The wizard of "Watchmen"

Alan Moore talks about his career, his favorite characters and his bad influence on the comics world.

Published March 5, 2009 11:32AM (EST)

With this week's wildly anticipated release of "Watchmen," everyone from IGN to the New York Times has noted one name that is conspicuously absent from the movie's credits: Alan Moore. That is, the man who wrote the work upon which the film is based and whose dark vision transformed the contemporary comic book form into a literary fun house. Moore has made clear his intentions to boycott "Watchmen," which is not all that surprising, since he has more or less disowned previous cinematic adaptations of his comics like "From Hell," "V for Vendetta" and "The League of Extraordinary Gentlemen." Last fall he spoke to the Los Angeles Times about the "Watchmen" movie, noting that he would be "spitting venom all over it for months to come."

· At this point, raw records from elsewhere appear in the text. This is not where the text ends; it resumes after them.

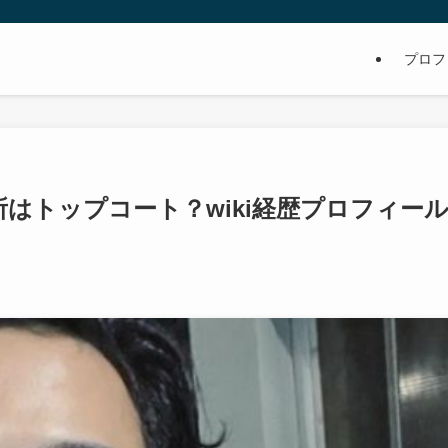
プロフ
はトップコート？wiki経歴プロフィー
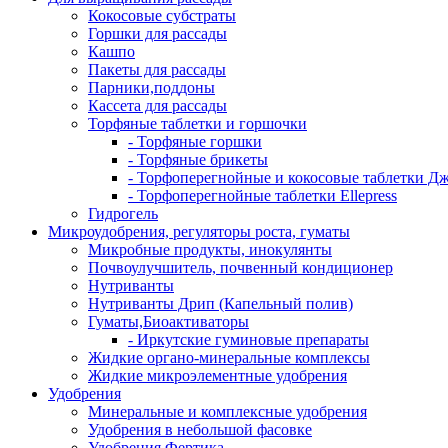
Кокосовые субстраты
Горшки для рассады
Кашпо
Пакеты для рассады
Парники,поддоны
Кассета для рассады
Торфяные таблетки и горшочки
- Торфяные горшки
- Торфяные брикеты
- Торфоперегнойные и кокосовые таблетки Д
- Торфоперегнойные таблетки Ellepress
Гидрогель
Микроудобрения, регуляторы роста, гуматы
Микробные продукты, инокулянты
Почвоулучшитель, почвенный кондиционер
Нутриванты
Нутриванты Дрип (Капельный полив)
Гуматы,Биоактиваторы
- Иркутские гуминовые препараты
Жидкие органо-минеральные комплексы
Жидкие микроэлементные удобрения
Удобрения
Минеральные и комплексные удобрения
Удобрения в небольшой фасовке
Удобрения Фертика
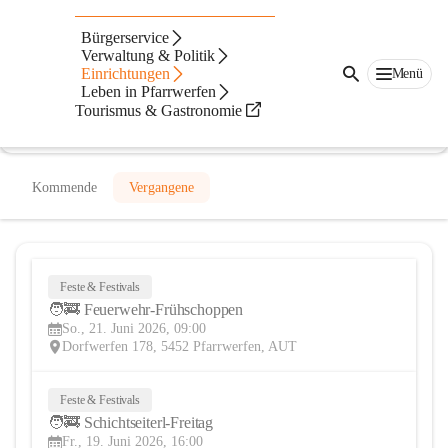
Freiwillige Feuerwehr Pfarrwerfen
Bürgerservice
Verwaltung & Politik
@freiwillige-feuerwehr-pfarrwerfen
Einrichtungen
Menü
Feuerwehr
Leben in Pfarrwerfen
Tourismus & Gastronomie
In CITIES öffnen
Kommende
Vergangene
Feste & Festivals
21
🧑‍🚒 Feuerwehr-Frühschoppen
JUN
So., 21. Juni 2026, 09:00
Dorfwerfen 178, 5452 Pfarrwerfen, AUT
Feste & Festivals
19
🧑‍🚒 Schichtseiterl-Freitag
JUN
Fr., 19. Juni 2026, 16:00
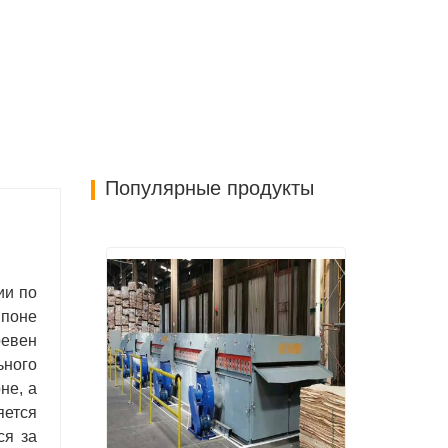
Популярные продукты
ии по
шпоне
ревен
ьного
не, а
яется
ся за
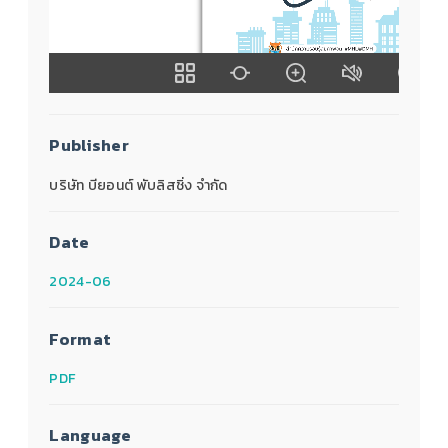
Publisher
บริษัท บียอนต์ พับลิสชิ่ง จำกัด
Date
2024-06
Format
PDF
Language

Thrown out of school at the age of 17 for selling LSD, Moore found solace in the counter-culture, reading the works of William S. Burroughs and Thomas Pynchon as a substitute for an institutional education. He began his storied career in the late '70s, writing a strip called "Maxwell the Magic Cat" for the Northants Post, near his native Northampton, England, before working on the popular "2000 AD" comic. His breakthrough into the mainstream began with his revitalization of "Swamp Thing" in 1983; around the same time, he also wrote "V for Vendetta," a serial set in a post-apocalyptic Britain that criticized the overtly repressive Victorian throwback of Thatcherite politics. With "V" and his later work, Moore changed the face of comics. His talent for unflinchingly showing people what they really are has made him an inspiration for everyone from Joss Whedon to "Lost" producer Damon Lindelof to director Christopher Nolan, who has noted the influence of Moore's "Batman: The Killing Joke" on "The Dark Knight."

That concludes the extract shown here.